Pourtant, une certaine prise de conscience généralisée de cette " obsession centriste » ainsi que de l'inadéquation de son imaginaire politique pour relever le défi, semble avoir déclenché la réactivation de pratiques d'organisation populaire, locale et communautaire que beaucoup avaient supposé avoir été désactivées ou diminuées par la combinaison de la crise sanitaire et de la canalisation institutionnelle (constitutionnelle) des révoltes. Dès que les résultats ont été connus, des appels et des initiatives indépendantes visant à empêcher le triomphe du néofascisme ont commencé à émerger, accompagnés de scènes d'inquiétude et de chagrin liées à des souvenirs traumatiques passés et présents.

Les secteurs organisés et actifs n'ont pas attendu les réactions du candidat. Dans tout le pays ils ont commencé des campagnes d'information et d'organisation, dont la tactique n'est pas subordonnée à celle de l'alliance Apruebo Dignidad, mais qui partagent l'objectif immédiat de vaincre Kast en décembre. Kast représente le moment chilien du fascisme mondial, mobilisant les insécurités et les peurs provoquées par la crise ouverte et les attribuant, de manière linéaire mais efficace, à la désorganisation ouverte et à la violence de la gauche. En cette période de crise économique, sanitaire et de la représentation politique, Kast a réussi à orienter le mécontentement en faveur de la restauration, tout comme des mouvements et des figures ultra-nationalistes dans d'autres parties du monde ont pu le faire récemment, sans que la réprobation morale de leurs personnalités et de leurs discours ne puisse les contenir.

Il s'agit donc d'un scénario paradoxal, celui d'une défaite évidente des gauches mais en même temps d'une opportunité pour la résurgence du sujet populaire et de l'imaginaire politique collectif issu des révoltes. Ce qui se joue dans la victoire de Boric ou celle de Kast, entre deux projets de transformation sociale, C'est bien une fragilité du présent et surtout un danger fasciste imminent, mais aussi la possibilité d'une synthèse des perspectives pour aller de l'avant. Quel que soit le résultat, le prochain gouvernement sera confronté à d'innombrables obstacles, à commencer par un fort ralentissement économique. Il va gouverner une scène très polarisée en ne disposant que d'une faible majorité.

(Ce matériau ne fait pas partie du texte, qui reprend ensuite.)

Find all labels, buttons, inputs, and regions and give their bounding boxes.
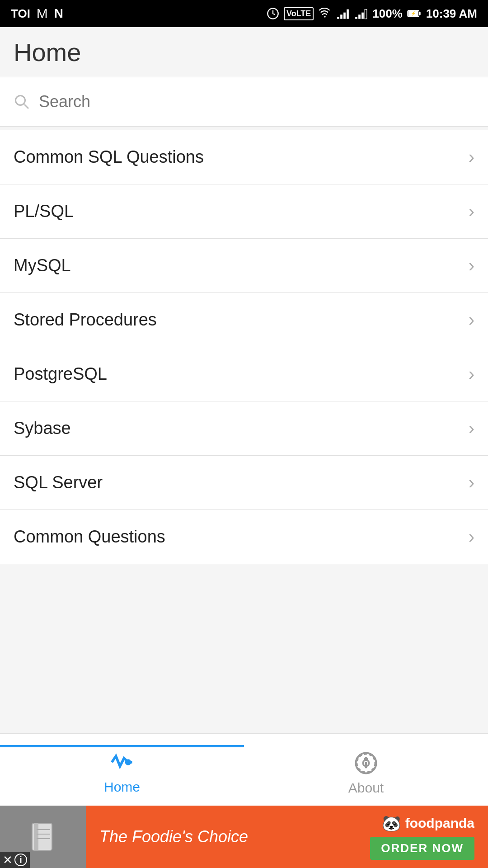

On ne s'attend pas à ce que le gouvernement de Boric soit particulièrement sensible aux intérêts des travailleuses, des travailleurs et des groupes marginalisés, mais il est certain que l'offensive directe de Kast et de l'appareil répressif serait catastrophique pour le tissu social populaire.

Le danger fasciste et la volonté du camp populaire de défendre sa propre position offensive exigent une victoire de Boric qui permette de rouvrir un champ politique qui a plus à voir avec la contestation populaire et de classe qu'avec le discours des gauches, parce que ce dernier, si bien rodé pour les cérémonies du pouvoir, a cessé d'avoir un sens pour les larges couches précarisées de la classe ouvrière. Cela ne signifie pas qu'il faut adopter la tactique et le contenu de la candidature et du projet d'Apruebo Dignidad, mais simplement éviter que la combinaison du centrisme et du néofascisme ne finisse par profiter à ce dernier.

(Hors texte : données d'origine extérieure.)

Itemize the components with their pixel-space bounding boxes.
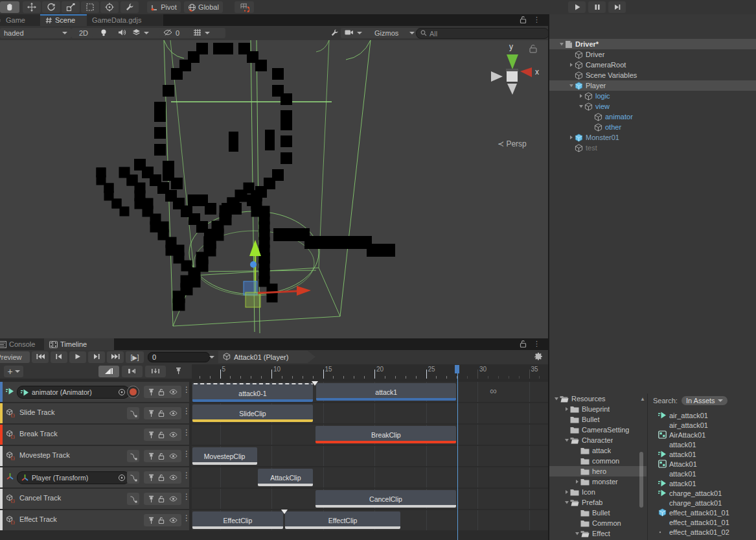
foldout-arrow-icon[interactable]	[578, 104, 584, 109]
project-folder-prefab[interactable]: Prefab	[549, 497, 647, 508]
hierarchy-item-driver[interactable]: Driver	[549, 49, 756, 60]
replace-mode-button[interactable]	[145, 366, 166, 377]
project-folder-bullet[interactable]: Bullet	[549, 414, 647, 425]
eye-toggle[interactable]	[169, 453, 178, 459]
lock-toggle[interactable]	[158, 431, 165, 439]
project-folder-common[interactable]: common	[549, 456, 647, 466]
eye-toggle[interactable]	[169, 389, 178, 395]
scale-tool-button[interactable]	[62, 1, 80, 13]
lock-toggle[interactable]	[158, 495, 165, 503]
pivot-toggle-button[interactable]: Pivot	[147, 1, 181, 13]
result-item[interactable]: attack01	[648, 469, 756, 478]
result-item[interactable]: charge_attack01	[648, 488, 756, 498]
foldout-arrow-icon[interactable]	[564, 438, 570, 443]
timeline-play-button[interactable]	[69, 351, 86, 363]
eye-toggle[interactable]	[169, 496, 178, 502]
shading-mode-dropdown[interactable]: haded	[0, 28, 71, 38]
foldout-arrow-icon[interactable]	[564, 500, 570, 505]
track-menu-icon[interactable]: ⋮	[183, 471, 190, 480]
pin-toggle[interactable]	[148, 410, 154, 417]
result-item[interactable]: effect_attack01_02	[648, 527, 756, 537]
pin-toggle[interactable]	[148, 452, 154, 460]
track-lane-4[interactable]: AttackClip	[192, 467, 548, 487]
track-header-animator-animator-[interactable]: animator (Animator)⋮	[0, 382, 189, 402]
curves-button[interactable]	[127, 450, 139, 462]
hierarchy-item-view[interactable]: view	[549, 101, 756, 112]
move-tool-button[interactable]	[23, 1, 41, 13]
mix-mode-button[interactable]	[98, 366, 119, 377]
foldout-arrow-icon[interactable]	[564, 489, 570, 495]
hierarchy-item-scene-variables[interactable]: Scene Variables	[549, 70, 756, 80]
ripple-mode-button[interactable]	[122, 366, 143, 377]
result-item[interactable]: attack01	[648, 440, 756, 449]
clip-slideclip[interactable]: SlideClip	[192, 405, 314, 422]
custom-tool-button[interactable]	[120, 1, 139, 13]
step-button[interactable]	[608, 1, 626, 13]
tab-gamedata-gdjs[interactable]: GameData.gdjs	[87, 14, 163, 26]
track-lane-6[interactable]: EffectClipEffectClip	[192, 510, 548, 530]
clip-cancelclip[interactable]: CancelClip	[315, 490, 455, 508]
hierarchy-item-logic[interactable]: logic	[549, 91, 756, 101]
grid-snap-button[interactable]	[235, 1, 254, 13]
lock-toggle[interactable]	[158, 474, 165, 482]
track-menu-icon[interactable]: ⋮	[183, 449, 190, 458]
rect-tool-button[interactable]	[81, 1, 99, 13]
marker-pin-button[interactable]	[170, 366, 187, 377]
hierarchy-item-test[interactable]: test	[549, 143, 756, 153]
track-header-movestep-track[interactable]: {}Movestep Track⋮	[0, 446, 189, 466]
result-item[interactable]: effect_attack01_01	[648, 508, 756, 517]
scroll-up-icon[interactable]: ▲	[640, 396, 645, 402]
result-item[interactable]: air_attack01	[648, 410, 756, 420]
track-header-effect-track[interactable]: {}Effect Track⋮	[0, 510, 189, 530]
perspective-label[interactable]: ≺ Persp	[498, 139, 527, 148]
clip-attack1[interactable]: attack1	[316, 383, 456, 401]
tree-scrollbar[interactable]	[639, 452, 643, 508]
project-folder-icon[interactable]: Icon	[549, 487, 647, 497]
global-toggle-button[interactable]: Global	[184, 1, 223, 13]
foldout-arrow-icon[interactable]	[558, 41, 565, 47]
transform-tool-button[interactable]	[100, 1, 119, 13]
track-lane-2[interactable]: BreakClip	[192, 425, 548, 445]
eye-toggle[interactable]	[169, 410, 178, 416]
pin-toggle[interactable]	[148, 517, 154, 524]
project-folder-blueprint[interactable]: Blueprint	[549, 404, 647, 414]
pause-button[interactable]	[588, 1, 606, 13]
track-lane-5[interactable]: CancelClip	[192, 489, 548, 509]
clip-breakclip[interactable]: BreakClip	[315, 426, 456, 443]
search-scope-dropdown[interactable]: In Assets	[682, 396, 727, 405]
play-range-button[interactable]: [▶]	[126, 351, 144, 363]
timeline-settings-button[interactable]	[531, 351, 545, 363]
gizmos-dropdown[interactable]: Gizmos	[371, 28, 418, 38]
timeline-clips-area[interactable]: attack0-1attack1SlideClipBreakClipMovest…	[192, 379, 548, 540]
lock-toggle[interactable]	[158, 388, 165, 396]
hand-tool-button[interactable]	[0, 1, 19, 13]
clip-movestepclip[interactable]: MovestepClip	[192, 447, 257, 465]
track-header-break-track[interactable]: {}Break Track⋮	[0, 425, 189, 445]
effects-dropdown[interactable]	[128, 28, 163, 38]
foldout-arrow-icon[interactable]	[578, 93, 584, 99]
scene-search-input[interactable]	[430, 30, 545, 38]
timeline-breadcrumb[interactable]: Attack01 (Player)	[218, 351, 320, 363]
track-header-cancel-track[interactable]: {}Cancel Track⋮	[0, 489, 189, 509]
track-menu-icon[interactable]: ⋮	[183, 513, 190, 522]
track-object-field[interactable]: Player (Transform)	[17, 471, 130, 484]
foldout-arrow-icon[interactable]	[568, 62, 575, 67]
track-menu-icon[interactable]: ⋮	[183, 428, 190, 437]
result-item[interactable]: attack01	[648, 449, 756, 459]
project-folder-bullet[interactable]: Bullet	[549, 508, 647, 518]
project-folder-resources[interactable]: Resources	[549, 393, 647, 404]
curves-button[interactable]	[127, 471, 139, 484]
foldout-arrow-icon[interactable]	[568, 83, 575, 88]
track-lane-3[interactable]: MovestepClip	[192, 446, 548, 466]
unlock-icon[interactable]	[520, 340, 527, 349]
clip-attack0-1[interactable]: attack0-1	[192, 383, 314, 402]
track-menu-icon[interactable]: ⋮	[183, 492, 190, 501]
project-folder-common[interactable]: Common	[549, 518, 647, 528]
curves-button[interactable]	[127, 407, 139, 419]
tab-timeline[interactable]: Timeline	[44, 338, 114, 350]
lock-toggle[interactable]	[158, 452, 165, 460]
project-folder-monster[interactable]: monster	[549, 476, 647, 487]
clip-effectclip[interactable]: EffectClip	[192, 511, 284, 529]
lock-toggle[interactable]	[158, 517, 165, 524]
hierarchy-item-player[interactable]: Player	[549, 80, 756, 91]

Les révoltes ne sont pas le vestige d'un romantisme ultragauchiste, mais bien le signe de l'émergence de pratiques et d'imaginaires alternatifs au rythme normalisé du capitalisme néolibéral chilien. Ces pratiques et ces imaginaires peuvent s'agréger au cadre centriste (en captant au moins les voix qui ont approuvé le changement de la Constitution) ou être annihilées par ce cadre, cela dépendra en grande partie de la défaite du fascisme.

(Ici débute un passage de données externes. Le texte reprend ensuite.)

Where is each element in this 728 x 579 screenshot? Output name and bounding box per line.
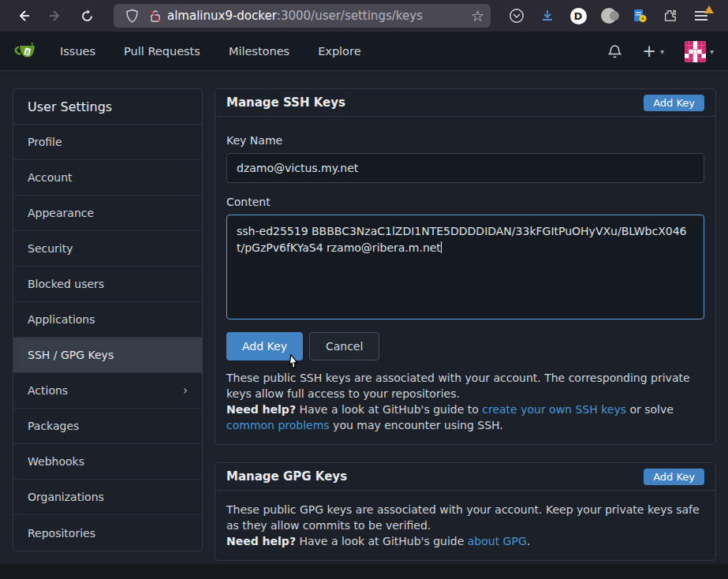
pocket-icon[interactable]	[505, 4, 528, 28]
chevron-right-icon: ›	[183, 383, 188, 398]
text-caret	[441, 241, 442, 253]
add-key-submit-button[interactable]: Add Key	[226, 332, 303, 360]
key-name-label: Key Name	[226, 134, 704, 147]
document-extension-icon[interactable]	[628, 4, 651, 28]
create-ssh-keys-link[interactable]: create your own SSH keys	[482, 403, 626, 416]
forward-button[interactable]	[43, 3, 68, 28]
gray-extension-icon[interactable]	[597, 4, 621, 28]
shield-icon[interactable]	[120, 4, 144, 28]
key-name-input[interactable]	[226, 153, 704, 183]
back-button[interactable]	[11, 3, 36, 28]
sidebar-item-security[interactable]: Security	[13, 231, 202, 267]
manage-gpg-keys-panel: Manage GPG Keys Add Key These public GPG…	[215, 462, 716, 561]
menu-warning-badge	[704, 6, 714, 13]
settings-main: Manage SSH Keys Add Key Key Name Content…	[215, 88, 716, 578]
insecure-lock-icon[interactable]	[144, 4, 167, 28]
ssh-content-textarea[interactable]: ssh-ed25519 BBBBC3NzaC1lZDI1NTE5DDDDIDAN…	[226, 215, 704, 319]
gitea-navbar: Issues Pull Requests Milestones Explore …	[0, 32, 728, 71]
download-icon[interactable]	[536, 4, 559, 28]
settings-sidebar: User Settings Profile Account Appearance…	[13, 88, 203, 551]
url-bar[interactable]: almalinux9-docker:3000/user/settings/key…	[114, 4, 491, 28]
about-gpg-link[interactable]: about GPG	[468, 535, 527, 547]
menu-hamburger-icon[interactable]	[689, 4, 713, 28]
sidebar-item-ssh-gpg-keys[interactable]: SSH / GPG Keys	[13, 338, 202, 373]
nav-link-milestones[interactable]: Milestones	[229, 45, 289, 58]
common-problems-link[interactable]: common problems	[226, 419, 330, 431]
gpg-help-text: These public GPG keys are associated wit…	[226, 502, 704, 549]
user-avatar-dropdown[interactable]: ▾	[685, 41, 714, 62]
sidebar-item-organizations[interactable]: Organizations	[13, 480, 202, 515]
nav-link-issues[interactable]: Issues	[60, 45, 95, 58]
sidebar-item-blocked-users[interactable]: Blocked users	[13, 267, 202, 302]
content-label: Content	[226, 196, 704, 208]
plus-icon: +	[642, 43, 656, 60]
bookmark-star-icon[interactable]: ☆	[471, 7, 484, 24]
sidebar-title: User Settings	[13, 89, 202, 125]
sidebar-item-applications[interactable]: Applications	[13, 302, 202, 338]
url-host: almalinux9-docker	[167, 9, 277, 23]
nav-link-explore[interactable]: Explore	[318, 45, 360, 58]
sidebar-item-repositories[interactable]: Repositories	[13, 515, 202, 551]
nav-link-pull-requests[interactable]: Pull Requests	[124, 45, 200, 58]
ssh-add-key-toggle-button[interactable]: Add Key	[644, 95, 704, 111]
chevron-down-icon: ▾	[660, 47, 664, 56]
notifications-bell-icon[interactable]	[608, 44, 622, 59]
manage-ssh-keys-panel: Manage SSH Keys Add Key Key Name Content…	[215, 88, 716, 445]
reload-button[interactable]	[74, 3, 99, 28]
sidebar-item-actions[interactable]: Actions›	[13, 373, 202, 409]
duckduckgo-extension-icon[interactable]: D	[566, 4, 590, 28]
gitea-logo-icon[interactable]	[14, 39, 38, 63]
url-path: :3000/user/settings/keys	[277, 9, 423, 23]
sidebar-item-webhooks[interactable]: Webhooks	[13, 444, 202, 480]
gpg-panel-title: Manage GPG Keys	[226, 469, 347, 484]
browser-toolbar: almalinux9-docker:3000/user/settings/key…	[0, 0, 728, 32]
sidebar-item-account[interactable]: Account	[13, 160, 202, 196]
sidebar-item-profile[interactable]: Profile	[13, 125, 202, 160]
gpg-add-key-toggle-button[interactable]: Add Key	[644, 469, 704, 485]
chevron-down-icon: ▾	[710, 47, 714, 56]
sidebar-item-appearance[interactable]: Appearance	[13, 196, 202, 231]
settings-page: User Settings Profile Account Appearance…	[0, 71, 728, 578]
avatar	[685, 41, 706, 62]
ssh-help-text: These public SSH keys are associated wit…	[226, 370, 704, 433]
sidebar-item-packages[interactable]: Packages	[13, 409, 202, 444]
footer-band	[0, 564, 728, 579]
cancel-button[interactable]: Cancel	[309, 332, 379, 360]
puzzle-extensions-icon[interactable]	[659, 4, 682, 28]
ssh-panel-title: Manage SSH Keys	[226, 95, 345, 110]
create-new-dropdown[interactable]: + ▾	[642, 43, 664, 60]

* Felipe Lagos Rojas, écrivain et journaliste indépendant chilien, est chercheur au sein du programme Críticas Latinoamericanas de l'Institut international de la philosophie et des sciences sociales (IPPSS) et rédacteur en chef de Pléyade, Revista de Humanidades y Ciencias Sociales.
Cet article a été d'abord publié le 26 novembre 2021 par Jacobin América Latina, 26/11/2021 : https://jacobinlat.com/2021/11/26/chile-entre-la-restauracion-conservadora-y-la-radicalizacion-democratica/ (traduit de l'espagnol par JM).

notes

1. Premier tour de l'élection présidentielle : Gabriel Boric, 25,83 % des suffrages exprimés, 1 815 000 voix ; José Antonio Kast, 27,9 %, 1 961 000 voix.